• Extracted page text data:
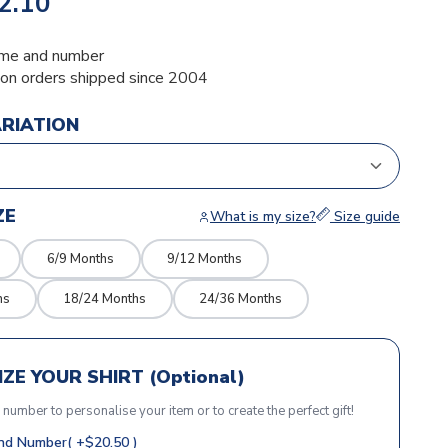
2.10
me and number
ion orders shipped since 2004
ARIATION
ZE
What is my size?
Size guide
6/9 Months
9/12 Months
hs
18/24 Months
24/36 Months
ZE YOUR SHIRT (Optional)
r number to personalise your item or to create the perfect gift!
d Number( +$20.50 )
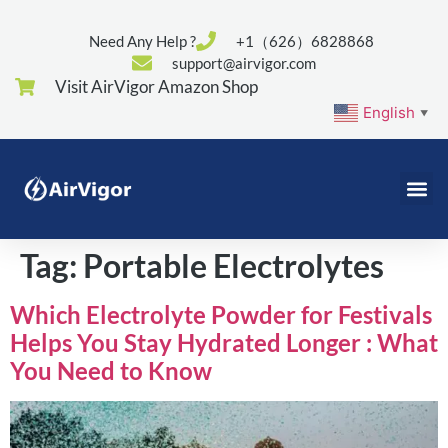
Need Any Help ?
+1（626）6828868
support@airvigor.com
Visit AirVigor Amazon Shop
English
▼
Tag:
Portable Electrolytes
Which Electrolyte Powder for Festivals
Helps You Stay Hydrated Longer : What
You Need to Know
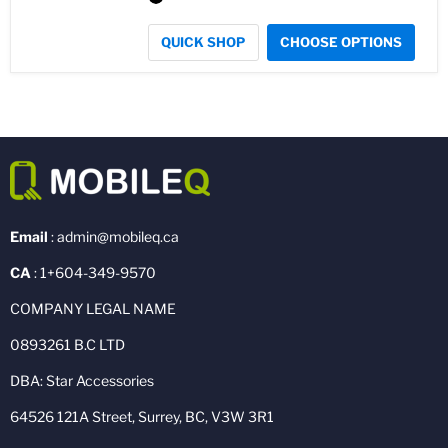
QUICK SHOP
CHOOSE OPTIONS
Email
: admin@mobileq.ca
CA
: 1+604-349-9570
COMPANY LEGAL NAME
0893261 B.C LTD
DBA: Star Accessories
64526 121A Street, Surrey, BC, V3W 3R1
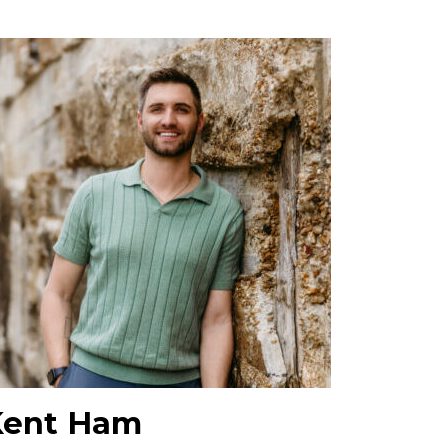
Kent Ham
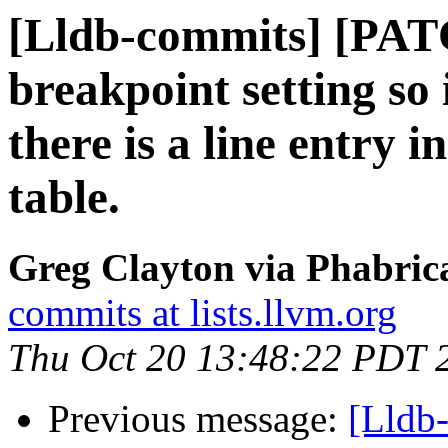
[Lldb-commits] [PATC
breakpoint setting so
there is a line entry i
table.
Greg Clayton via Phabrica
commits at lists.llvm.org
Thu Oct 20 13:48:22 PDT 
Previous message:
[Lldb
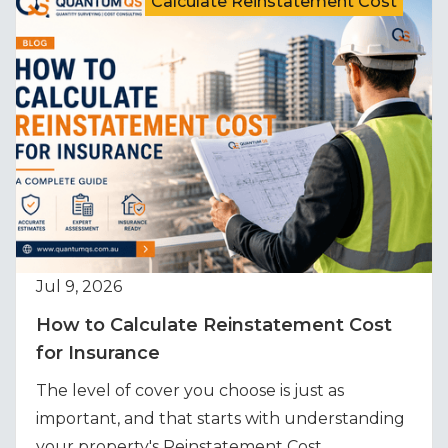
Calculate Reinstatement Cost
Jul 9, 2026
How to Calculate Reinstatement Cost
for Insurance
The level of cover you choose is just as
important, and that starts with understanding
your property's Reinstatement Cost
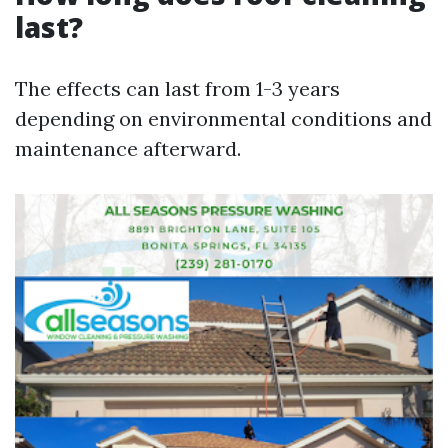
last?
The effects can last from 1-3 years
depending on environmental conditions and
maintenance afterward.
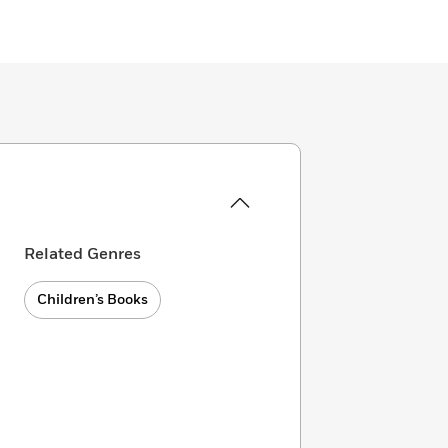
Related Genres
Children’s Books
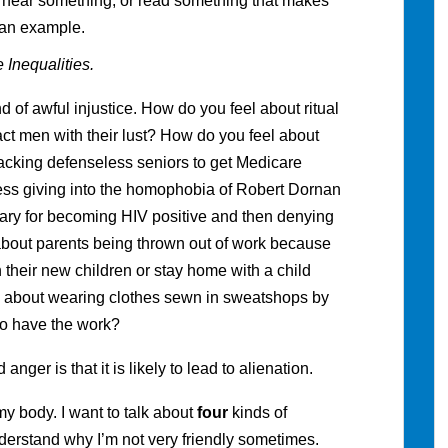
 I hear something, or read something that makes
 an example.
 Inequalities.
nd of awful injustice. How do you feel about ritual
ct men with their lust? How do you feel about
hijacking defenseless seniors to get Medicare
ss giving into the homophobia of Robert Dornan
tary for becoming HIV positive and then denying
bout parents being thrown out of work because
their new children or stay home with a child
l about wearing clothes sewn in sweatshops by
to have the work?
ger is that it is likely to lead to alienation.
o my body. I want to talk about
four
kinds of
nderstand why I’m not very friendly sometimes.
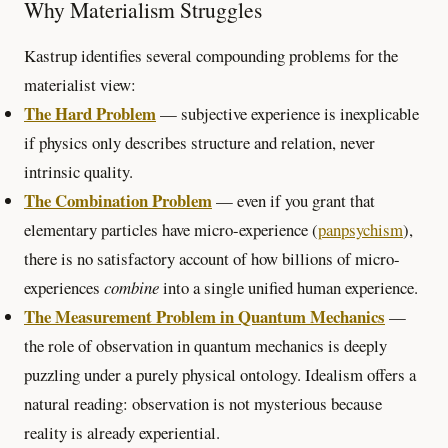
Why Materialism Struggles
Kastrup identifies several compounding problems for the
materialist view:
The Hard Problem
— subjective experience is inexplicable
if physics only describes structure and relation, never
intrinsic quality.
The Combination Problem
— even if you grant that
elementary particles have micro-experience (
panpsychism
),
there is no satisfactory account of how billions of micro-
experiences
combine
into a single unified human experience.
The Measurement Problem in Quantum Mechanics
—
the role of observation in quantum mechanics is deeply
puzzling under a purely physical ontology. Idealism offers a
natural reading: observation is not mysterious because
reality is already experiential.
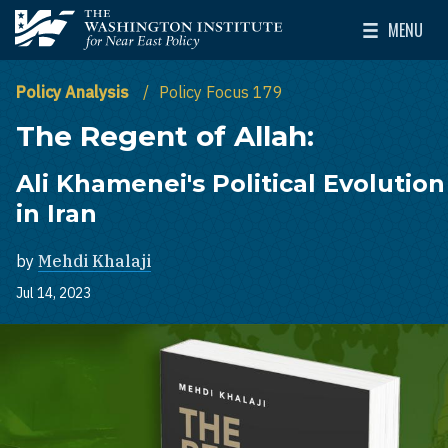
Skip to main content
MENU
The Washington Institute for Near East Policy
Toggle Mai
Policy Analysis
Policy Focus 179
The Regent of Allah:
Ali Khamenei's Political Evolution
in Iran
by
Mehdi Khalaji
Jul 14, 2023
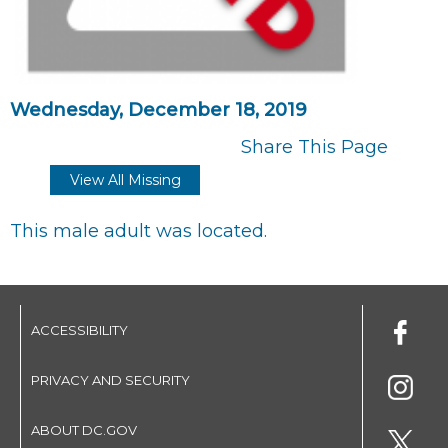
Wednesday, December 18, 2019
Share This Page
View All Missing
This male adult was located.
ACCESSIBILITY
PRIVACY AND SECURITY
ABOUT DC.GOV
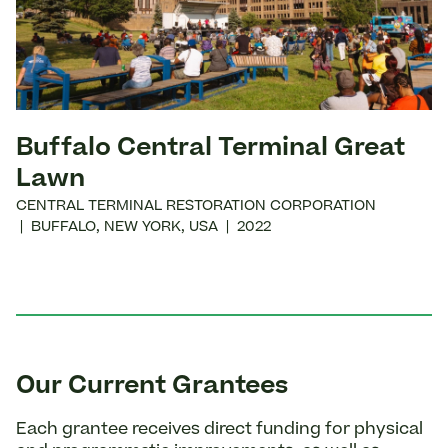
Buffalo Central Terminal Great
Lawn
CENTRAL TERMINAL RESTORATION CORPORATION
|
BUFFALO
,
NEW YORK
,
USA
|
2022
Our Current Grantees
Each grantee receives direct funding for physical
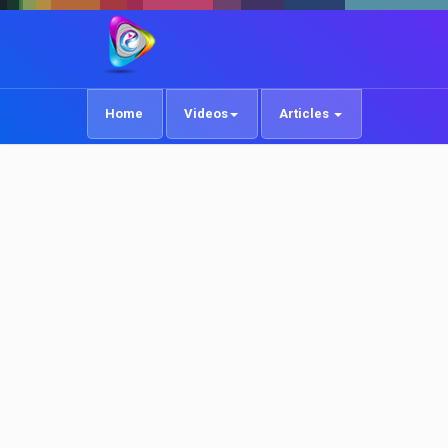
Home
Videos
Articles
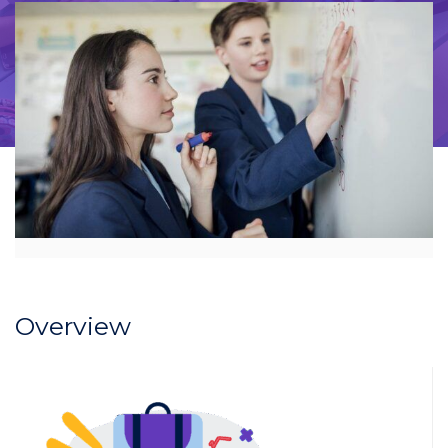
Overview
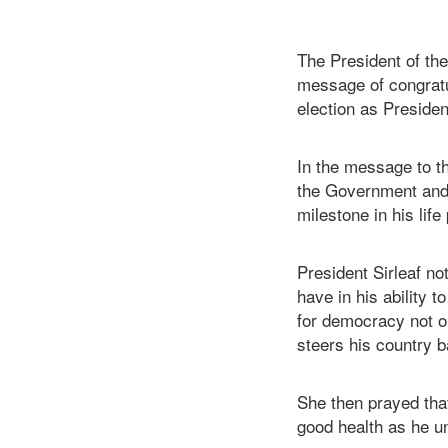
The President of the
message of congratu
election as Presiden
In the message to th
the Government and 
milestone in his life
President Sirleaf not
have in his ability t
for democracy not on
steers his country b
She then prayed tha
good health as he u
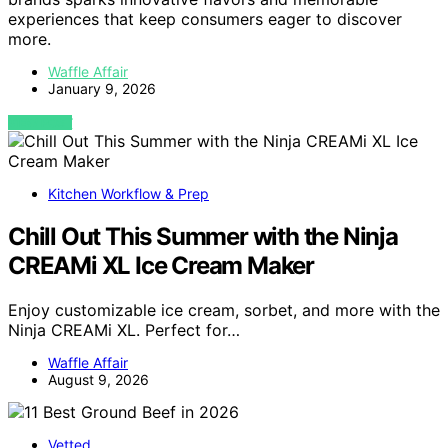
experiences that keep consumers eager to discover
more.
Waffle Affair
January 9, 2026
VIEW POST
Kitchen Workflow & Prep
Chill Out This Summer with the Ninja
CREAMi XL Ice Cream Maker
Enjoy customizable ice cream, sorbet, and more with the
Ninja CREAMi XL. Perfect for…
Waffle Affair
August 9, 2026
Vetted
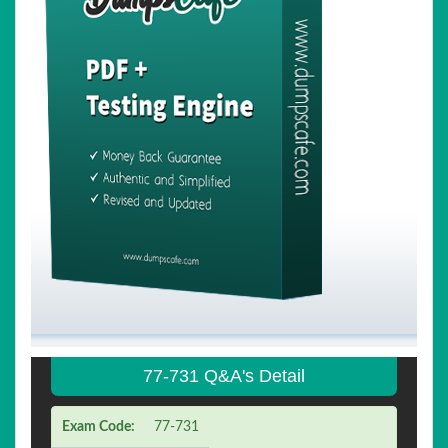
77-731 Q&A's Detail
Exam Code:
77-731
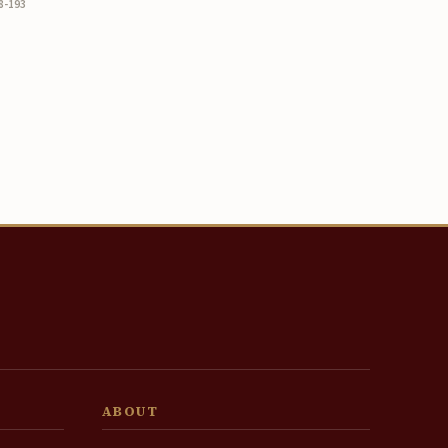
8-193
ABOUT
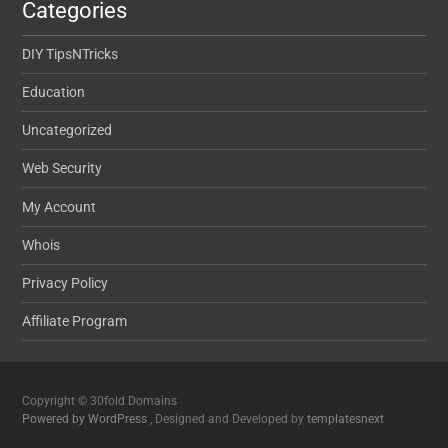
Categories
DIY TipsNTricks
Education
Uncategorized
Web Security
My Account
Whois
Privacy Policy
Affiliate Program
Copyright © 30fold Domains
Powered by WordPress
, Designed and Developed by
templatesnext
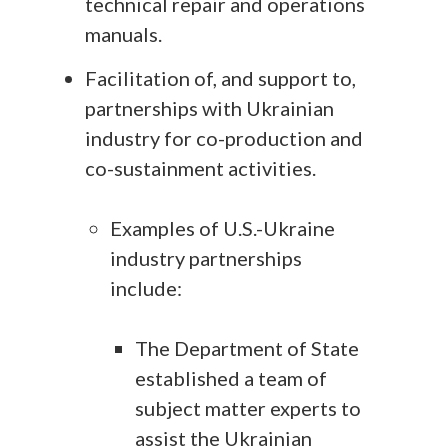
technical repair and operations
manuals.
Facilitation of, and support to,
partnerships with Ukrainian
industry for co-production and
co-sustainment activities.
Examples of U.S.-Ukraine
industry partnerships
include:
The Department of State
established a team of
subject matter experts to
assist the Ukrainian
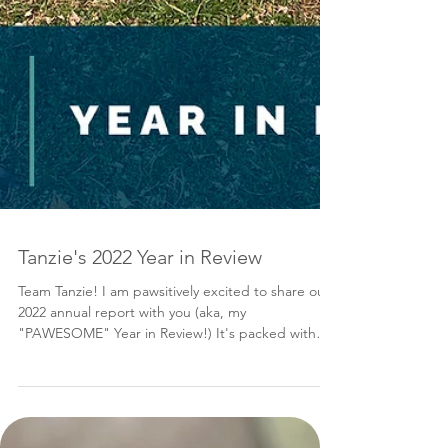
Tanzie's 2022 Year in Review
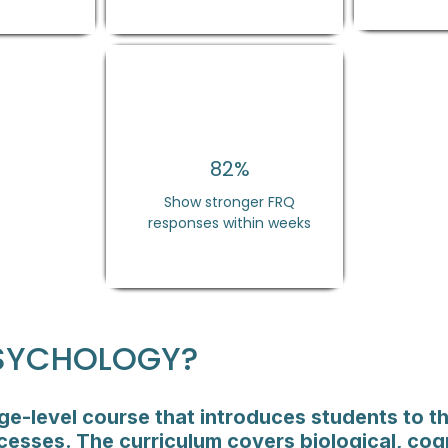
82%
Show stronger FRQ
responses within weeks
PSYCHOLOGY?
ge-level course that introduces students to th
esses. The curriculum covers biological, cog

• ACTION ITEM: All the lines above are to be reproduced exactly, except the pictures.

• WORKED SOLUTION:
2.10
me and number
ion orders shipped since 2004
ARIATION
ZE
What is my size?
Size guide
6/9 Months
9/12 Months
hs
18/24 Months
24/36 Months
ZE YOUR SHIRT (Optional)
r number to personalise your item or to create the perfect gift!
d Number( +$20.50 )
Need Any Help ?
+1（626）6828868
support@airvigor.com
Visit AirVigor Amazon Shop
English
▼
Tag:
Portable Electrolytes
Which Electrolyte Powder for Festivals
Helps You Stay Hydrated Longer : What
You Need to Know
QUICK SHOP
CHOOSE OPTIONS
Email
: admin@mobileq.ca
CA
: 1+604-349-9570
COMPANY LEGAL NAME
0893261 B.C LTD
DBA: Star Accessories
64526 121A Street, Surrey, BC, V3W 3R1
Kent Ham
[Lldb-commits] [PATC
breakpoint setting so
there is a line entry i
table.
Greg Clayton via Phabrica
commits at lists.llvm.org
Thu Oct 20 13:48:22 PDT 
Previous message:
[Lldb
Calculate Reinstatement Cost
Jul 9, 2026
How to Calculate Reinstatement Cost
for Insurance
The level of cover you choose is just as
important, and that starts with understanding
your property's Reinstatement Cost
last?
The effects can last from 1-3 years
depending on environmental conditions and
maintenance afterward.
Related Genres
Children’s Books
 I hear something, or read something that makes
 an example.
 Inequalities.
nd of awful injustice. How do you feel about ritual
ct men with their lust? How do you feel about
hijacking defenseless seniors to get Medicare
ss giving into the homophobia of Robert Dornan
tary for becoming HIV positive and then denying
bout parents being thrown out of work because
their new children or stay home with a child
l about wearing clothes sewn in sweatshops by
to have the work?
ger is that it is likely to lead to alienation.
o my body. I want to talk about
four
kinds of
nderstand why I’m not very friendly sometimes.
Why Materialism Struggles
Kastrup identifies several compounding problems for the
materialist view:
The Hard Problem
— subjective experience is inexplicable
if physics only describes structure and relation, never
intrinsic quality.
The Combination Problem
— even if you grant that
elementary particles have micro-experience (
panpsychism
),
there is no satisfactory account of how billions of micro-
experiences
combine
into a single unified human experience.
The Measurement Problem in Quantum Mechanics
—
the role of observation in quantum mechanics is deeply
puzzling under a purely physical ontology. Idealism offers a
natural reading: observation is not mysterious because
reality is already experiential.
Skip to main content
MENU
The Washington Institute for Near East Policy
Toggle Mai
Policy Analysis
Policy Focus 179
The Regent of Allah:
Ali Khamenei's Political Evolution
in Iran
by
Mehdi Khalaji
Jul 14, 2023
Wednesday, December 18, 2019
Share This Page
View All Missing
This male adult was located.
ACCESSIBILITY
PRIVACY AND SECURITY
ABOUT DC.GOV
Buffalo Central Terminal Great
Lawn
CENTRAL TERMINAL RESTORATION CORPORATION
|
BUFFALO
,
NEW YORK
,
USA
|
2022
Our Current Grantees
Each grantee receives direct funding for physical
Home
Videos
Articles
Overview
The President of the
message of congratu
election as Presiden
In the message to th
the Government and 
milestone in his life
President Sirleaf not
have in his ability t
for democracy not on
steers his country b
She then prayed tha
good health as he u
experiences that keep consumers eager to discover
more.
Waffle Affair
January 9, 2026
VIEW POST
Kitchen Workflow & Prep
Chill Out This Summer with the Ninja
CREAMi XL Ice Cream Maker
Enjoy customizable ice cream, sorbet, and more with the
Ninja CREAMi XL. Perfect for…
Waffle Affair
August 9, 2026
Vetted
77-731 Q&A's Detail
Exam Code:
77-731
8-193
ABOUT
Categories
DIY TipsNTricks
Education
Uncategorized
Web Security
My Account
Whois
Privacy Policy
Affiliate Program
Copyright © 30fold Domains
Powered by WordPress
, Designed and Developed by
templatesnext
technical repair and operations
manuals.
Facilitation of, and support to,
partnerships with Ukrainian
industry for co-production and
co-sustainment activities.
Examples of U.S.-Ukraine
industry partnerships
include:
The Department of State
established a team of
subject matter experts to
assist the Ukrainian
Tanzie's 2022 Year in Review
82%
Show stronger FRQ
responses within weeks
PSYCHOLOGY?
ge-level course that introduces students to th
esses. The curriculum covers biological, cog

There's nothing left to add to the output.